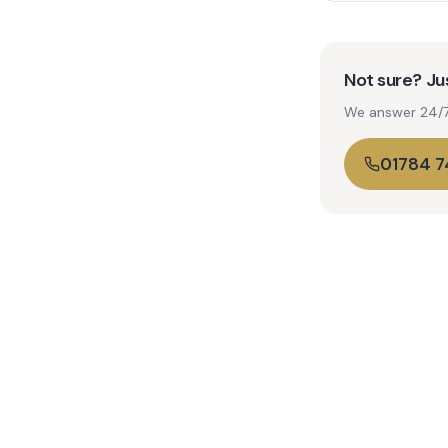
Not sure? Jus
We answer 24/7. 
01784 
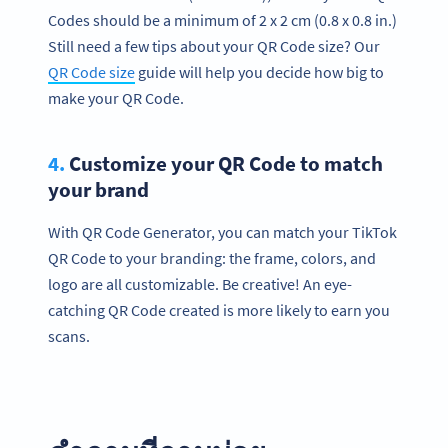
Codes should be a minimum of 2 x 2 cm (0.8 x 0.8 in.)
Still need a few tips about your QR Code size? Our
QR Code size
guide will help you decide how big to
make your QR Code.
4.
Customize your QR Code to match
your brand
With QR Code Generator, you can match your TikTok
QR Code to your branding: the frame, colors, and
logo are all customizable. Be creative! An eye-
catching QR Code created is more likely to earn you
scans.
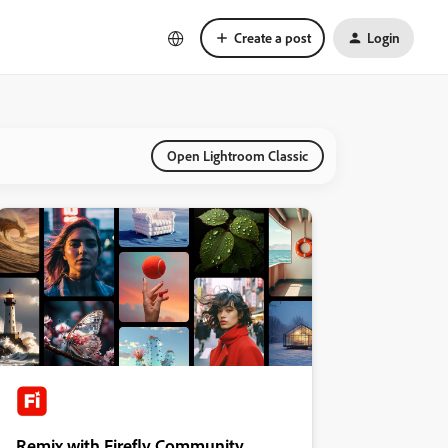
Create a post
Login
Open Lightroom Classic
Remix with Firefly Community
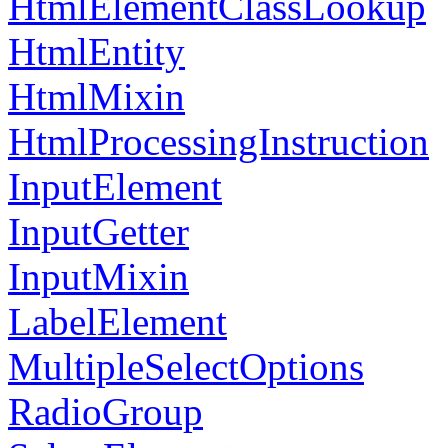
HtmlElementClassLookup
HtmlEntity
HtmlMixin
HtmlProcessingInstruction
InputElement
InputGetter
InputMixin
LabelElement
MultipleSelectOptions
RadioGroup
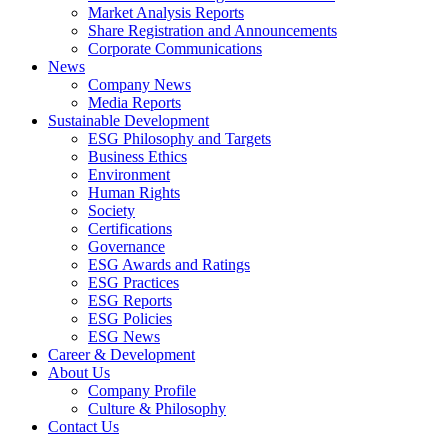
Market Analysis Reports
Share Registration and Announcements
Corporate Communications
News
Company News
Media Reports
Sustainable Development
ESG Philosophy and Targets
Business Ethics
Environment
Human Rights
Society
Certifications
Governance
ESG Awards and Ratings
ESG Practices
ESG Reports
ESG Policies
ESG News
Career & Development
About Us
Company Profile
Culture & Philosophy
Contact Us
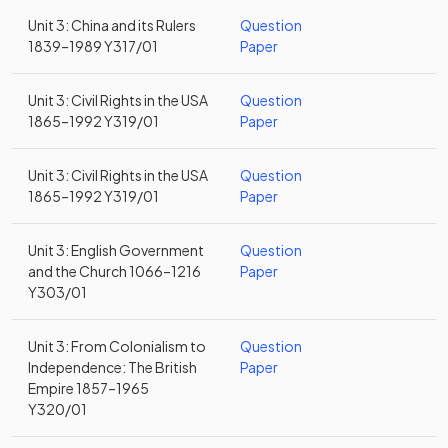
Unit 3: China and its Rulers
Question
1839–1989 Y317/01
Paper
Unit 3: Civil Rights in the USA
Question
1865–1992 Y319/01
Paper
Unit 3: Civil Rights in the USA
Question
1865–1992 Y319/01
Paper
Unit 3: English Government
Question
and the Church 1066–1216
Paper
Y303/01
Unit 3: From Colonialism to
Question
Independence: The British
Paper
Empire 1857–1965
Y320/01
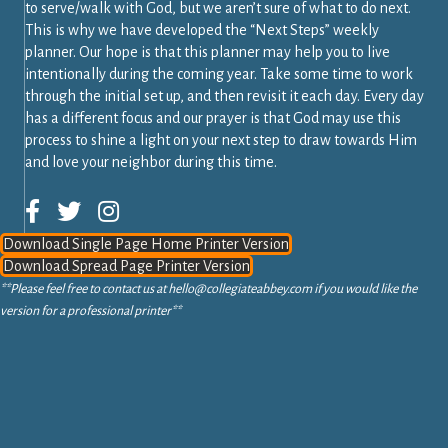
to serve/walk with God, but we aren’t sure of what to do next.
This is why we have developed the “Next Steps” weekly
planner. Our hope is that this planner may help you to live
intentionally during the coming year. Take some time to work
through the initial set up, and then revisit it each day. Every day
has a different focus and our prayer is that God may use this
process to shine a light on your next step to draw towards Him
and love your neighbor during this time.
Download Single Page Home Printer Version
Download Spread Page Printer Version
**Please feel free to contact us at
hello@collegiateabbey.com
if you would like the
version for a professional printer**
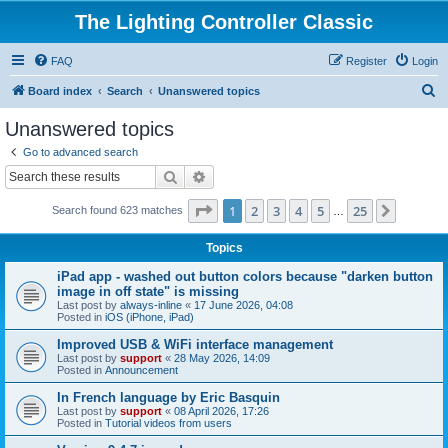
The Lighting Controller Classic
FAQ
Register
Login
S
Board index
Search
Unanswered topics
e
Unanswered topics
a
Go to advanced search
r
Search
Advanced search
c
Page
1
of
25
1
2
3
4
5
25
Next
Search found 623 matches
h
…
Topics
iPad app - washed out button colors because "darken button
image in off state" is missing
Last post by
always-inline
«
17 June 2026, 04:08
Posted in
iOS (iPhone, iPad)
Improved USB & WiFi interface management
Last post by
support
«
28 May 2026, 14:09
Posted in
Announcement
In French language by Eric Basquin
Last post by
support
«
08 April 2026, 17:26
Posted in
Tutorial videos from users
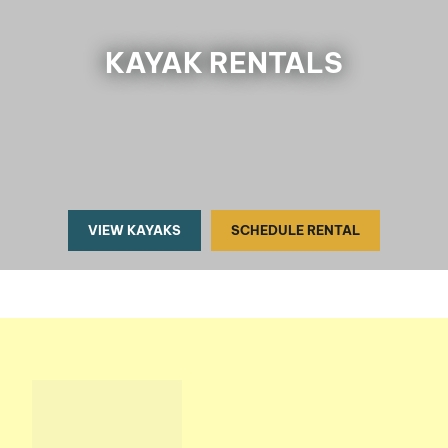
KAYAK RENTALS
VIEW KAYAKS
SCHEDULE RENTAL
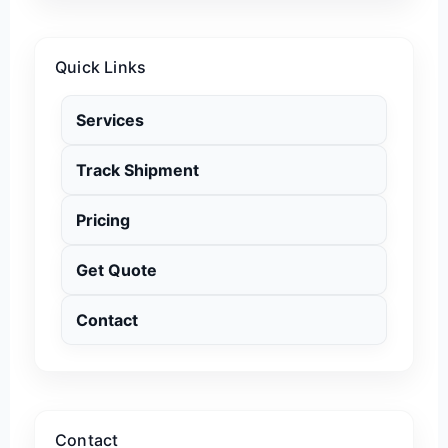
Quick Links
Services
Track Shipment
Pricing
Get Quote
Contact
Contact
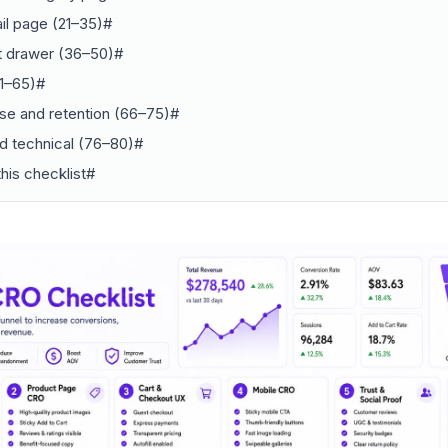
il page (21–35)#
rt drawer (36–50)#
1–65)#
se and retention (66–75)#
d technical (76–80)#
his checklist#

**********

• [WHAT IS NEEDED]
Write out the whole listing above exactly; do not include the pictures.

• [ANSWER SPACE]
Not sure? Jus
We answer 24/7. 
01784 
Codes should be a minimum of 2 x 2 cm (0.8 x 0.8 in.)
Still need a few tips about your QR Code size? Our
QR Code size
guide will help you decide how big to
make your QR Code.
4.
Customize your QR Code to match
your brand
With QR Code Generator, you can match your TikTok
QR Code to your branding: the frame, colors, and
logo are all customizable. Be creative! An eye-
catching QR Code created is more likely to earn you
scans.
Create a post
Login
Open Lightroom Classic
Remix with Firefly Community
HtmlElementClassLookup
HtmlEntity
HtmlMixin
HtmlProcessingInstruction
InputElement
InputGetter
InputMixin
LabelElement
MultipleSelectOptions
RadioGroup
Market Analysis Reports
Share Registration and Announcements
Corporate Communications
News
Company News
Media Reports
Sustainable Development
ESG Philosophy and Targets
Business Ethics
Environment
Human Rights
Society
Certifications
Governance
ESG Awards and Ratings
ESG Practices
ESG Reports
ESG Policies
ESG News
Career & Development
About Us
Company Profile
Culture & Philosophy
Contact Us
Unit 3: China and its Rulers
Question
1839–1989 Y317/01
Paper
Unit 3: Civil Rights in the USA
Question
1865–1992 Y319/01
Paper
Unit 3: Civil Rights in the USA
Question
1865–1992 Y319/01
Paper
Unit 3: English Government
Question
and the Church 1066–1216
Paper
Y303/01
Unit 3: From Colonialism to
Question
Independence: The British
Paper
Empire 1857–1965
Y320/01
to serve/walk with God, but we aren’t sure of what to do next.
This is why we have developed the “Next Steps” weekly
planner. Our hope is that this planner may help you to live
intentionally during the coming year. Take some time to work
through the initial set up, and then revisit it each day. Every day
has a different focus and our prayer is that God may use this
process to shine a light on your next step to draw towards Him
and love your neighbor during this time.
Download Single Page Home Printer Version
Download Spread Page Printer Version
**Please feel free to contact us at
hello@collegiateabbey.com
if you would like the
version for a professional printer**
The Lighting Controller Classic
FAQ
Register
Login
S
Board index
Search
Unanswered topics
e
Unanswered topics
a
Go to advanced search
r
Search
Advanced search
c
Page
1
of
25
1
2
3
4
5
25
Next
Search found 623 matches
h
…
Topics
iPad app - washed out button colors because "darken button
image in off state" is missing
Last post by
always-inline
«
17 June 2026, 04:08
Posted in
iOS (iPhone, iPad)
Improved USB & WiFi interface management
Last post by
support
«
28 May 2026, 14:09
Posted in
Announcement
In French language by Eric Basquin
Last post by
support
«
08 April 2026, 17:26
Posted in
Tutorial videos from users
KAYAK RENTALS
VIEW KAYAKS
SCHEDULE RENTAL
Quick Links
Services
Track Shipment
Pricing
Get Quote
Contact
Contact
il page (21–35)#
rt drawer (36–50)#
1–65)#
se and retention (66–75)#
d technical (76–80)#
his checklist#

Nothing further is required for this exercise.